Parmi ces nouvelles formes émergentes de délinquance juvénile, le phénomène des « bébés noirs », apparu à Brazzaville depuis quelques années, est devenu un fléau manifeste en République du Congo. Les ‘bébés noirs’ sont généralement des jeunes âgés de 13 à 25 ans, le plus souvent désœuvrés et déscolarisés, munis d’armes blanches, commettant pillages, viols, assassinats et agressions contre les populations. Les violences et exactions commises par ces bébés noirs provoquent diverses réactions des populaires. Dans certains quartiers, les populations ont constitué des milices d’autodéfense et d’autres initiatives à travers des associations de quartier. Les autorités congolaises sont régulièrement accusées par divers observateurs de rester passives face à la recrudescence de ce phénomène. Plusieurs diagnostics et études scientifiques ont été menées antérieurement par différents acteurs locaux et ont abouti à la formulation de diverses approches pour la lutte et l’éradication de ce phénomène. Cependant, ces initiatives n’ont pu développer des mécanismes intégrés de suivi ou une stratégie véritablement adaptée aux enjeux de cette nouvelle forme de délinquance.

Et si l’on abordait ce problème autrement ?

Et si l’on se référait aux faits historiques, pour remonter à la source de ce fléau e afin d’identifier les causes réelles à la base du phénomène des ‘bébés noirs’. A ce jour, seules les approches de solutions correctives ont été appliquées pour traiter la délinquance juvénile et répondre aux questions de sécurité urbaine, sans pour autant penser à prévenir le phénomène en remontant à ses causes réelles.

Et si l’on se référait aux solutions préventives efficaces déjà existantes ?

Aujourd’hui, la réalisation d’une enquête exploratoire représenterait une solution plus que nécessaire pour juguler cette hémorragie à sa source. Cette approche pourrait s’appuyer sur l’analyse des profils socio-économiques des ménages et/ou familles d’origine de ces jeunes auteurs de violence pour comprendre les causes concourant à l’exacerbation de ce phénomène et à sa propagation sur l’ensemble de la ville de Brazzaville voire de l’ensemble des grandes villes du Congo.

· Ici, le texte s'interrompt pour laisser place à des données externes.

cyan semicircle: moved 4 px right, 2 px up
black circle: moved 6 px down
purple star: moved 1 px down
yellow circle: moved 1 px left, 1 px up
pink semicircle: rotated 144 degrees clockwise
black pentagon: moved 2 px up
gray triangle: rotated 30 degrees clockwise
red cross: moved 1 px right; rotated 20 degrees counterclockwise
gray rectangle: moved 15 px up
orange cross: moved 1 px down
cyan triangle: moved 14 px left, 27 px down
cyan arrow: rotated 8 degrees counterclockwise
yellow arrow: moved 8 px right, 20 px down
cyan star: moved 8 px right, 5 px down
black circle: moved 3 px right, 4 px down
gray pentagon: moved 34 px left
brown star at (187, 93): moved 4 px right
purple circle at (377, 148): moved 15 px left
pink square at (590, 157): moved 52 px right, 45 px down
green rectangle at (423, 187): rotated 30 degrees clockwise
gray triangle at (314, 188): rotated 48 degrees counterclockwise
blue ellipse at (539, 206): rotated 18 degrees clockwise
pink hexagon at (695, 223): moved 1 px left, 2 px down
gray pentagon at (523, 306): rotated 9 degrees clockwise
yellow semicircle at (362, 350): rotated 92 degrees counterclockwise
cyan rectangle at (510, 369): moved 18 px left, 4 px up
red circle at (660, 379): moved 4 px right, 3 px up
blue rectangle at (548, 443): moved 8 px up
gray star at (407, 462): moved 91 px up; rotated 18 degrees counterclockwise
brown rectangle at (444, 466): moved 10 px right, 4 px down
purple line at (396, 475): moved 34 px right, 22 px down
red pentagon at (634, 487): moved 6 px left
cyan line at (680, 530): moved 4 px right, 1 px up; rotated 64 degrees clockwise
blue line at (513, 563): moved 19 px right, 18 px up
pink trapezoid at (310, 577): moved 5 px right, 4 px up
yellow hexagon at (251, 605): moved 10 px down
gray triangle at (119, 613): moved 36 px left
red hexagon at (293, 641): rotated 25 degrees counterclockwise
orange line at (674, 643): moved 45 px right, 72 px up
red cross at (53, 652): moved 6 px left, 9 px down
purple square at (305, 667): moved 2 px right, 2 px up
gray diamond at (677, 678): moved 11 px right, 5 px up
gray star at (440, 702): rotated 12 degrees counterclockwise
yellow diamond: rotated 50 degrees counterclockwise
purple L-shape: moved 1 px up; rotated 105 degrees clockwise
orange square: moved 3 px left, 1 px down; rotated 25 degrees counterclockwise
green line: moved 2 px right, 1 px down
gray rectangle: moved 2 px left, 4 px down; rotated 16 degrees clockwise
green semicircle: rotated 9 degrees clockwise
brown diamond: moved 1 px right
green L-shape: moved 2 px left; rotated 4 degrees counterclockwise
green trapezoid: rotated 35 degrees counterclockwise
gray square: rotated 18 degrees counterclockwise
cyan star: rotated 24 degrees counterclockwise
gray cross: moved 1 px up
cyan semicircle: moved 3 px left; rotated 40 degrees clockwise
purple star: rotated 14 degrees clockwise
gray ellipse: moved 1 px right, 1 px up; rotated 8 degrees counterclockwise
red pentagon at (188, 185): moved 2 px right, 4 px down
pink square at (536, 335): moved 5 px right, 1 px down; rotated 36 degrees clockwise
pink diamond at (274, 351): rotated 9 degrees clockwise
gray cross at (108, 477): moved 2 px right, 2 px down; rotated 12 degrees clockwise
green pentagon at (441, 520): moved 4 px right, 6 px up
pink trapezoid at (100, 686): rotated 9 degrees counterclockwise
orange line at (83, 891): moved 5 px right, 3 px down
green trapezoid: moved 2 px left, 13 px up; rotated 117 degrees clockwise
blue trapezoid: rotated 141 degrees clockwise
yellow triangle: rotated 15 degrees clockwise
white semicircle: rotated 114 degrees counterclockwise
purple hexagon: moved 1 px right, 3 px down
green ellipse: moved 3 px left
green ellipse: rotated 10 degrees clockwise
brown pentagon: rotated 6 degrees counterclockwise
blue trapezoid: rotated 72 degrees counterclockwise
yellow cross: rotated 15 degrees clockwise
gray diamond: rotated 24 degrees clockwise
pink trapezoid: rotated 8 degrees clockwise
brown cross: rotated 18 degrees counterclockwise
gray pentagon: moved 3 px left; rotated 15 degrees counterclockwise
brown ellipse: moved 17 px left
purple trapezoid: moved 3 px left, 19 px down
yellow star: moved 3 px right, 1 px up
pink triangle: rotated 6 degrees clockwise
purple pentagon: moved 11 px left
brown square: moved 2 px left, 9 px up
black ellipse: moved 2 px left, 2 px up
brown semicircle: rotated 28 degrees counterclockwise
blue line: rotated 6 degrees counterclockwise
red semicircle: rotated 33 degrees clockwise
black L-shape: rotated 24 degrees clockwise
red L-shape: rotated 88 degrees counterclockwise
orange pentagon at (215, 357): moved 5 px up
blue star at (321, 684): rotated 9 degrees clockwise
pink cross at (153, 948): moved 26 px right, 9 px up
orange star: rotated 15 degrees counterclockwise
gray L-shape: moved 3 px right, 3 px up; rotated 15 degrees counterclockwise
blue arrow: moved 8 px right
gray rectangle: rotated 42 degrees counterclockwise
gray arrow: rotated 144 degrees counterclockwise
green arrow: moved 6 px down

Par ailleurs, ce type de projet d’enquête viserait la promotion d’une cohésion sociale stable et l’instauration d’un environnement favorable à l’implication de tous les acteurs impliqués dans la prévention et les réponses à l’insécurité relatives à ce fléau juvénile urbain. Ce projet promeut un modèle holistique innovant qui aborderait les niveaux institutionnel, communautaire et individuel pour mobiliser et responsabiliser les institutions, structures, communautés et individus à promouvoir des solutions solidaires durables. Il s’agira aussi de faire un diagnostic des parties prenantes clés engagées dans ce défi, d’analyser leurs capacités opérationnelles, et d’analyser les rôles des différentes institutions et communautés, leurs connaissances, attitudes et pratiques vis-à-vis des violences perpétrées par ces jeunes délinquants, afin d’envisager un renforcement de leurs capacités en lien avec la résolution de ce phénomène.  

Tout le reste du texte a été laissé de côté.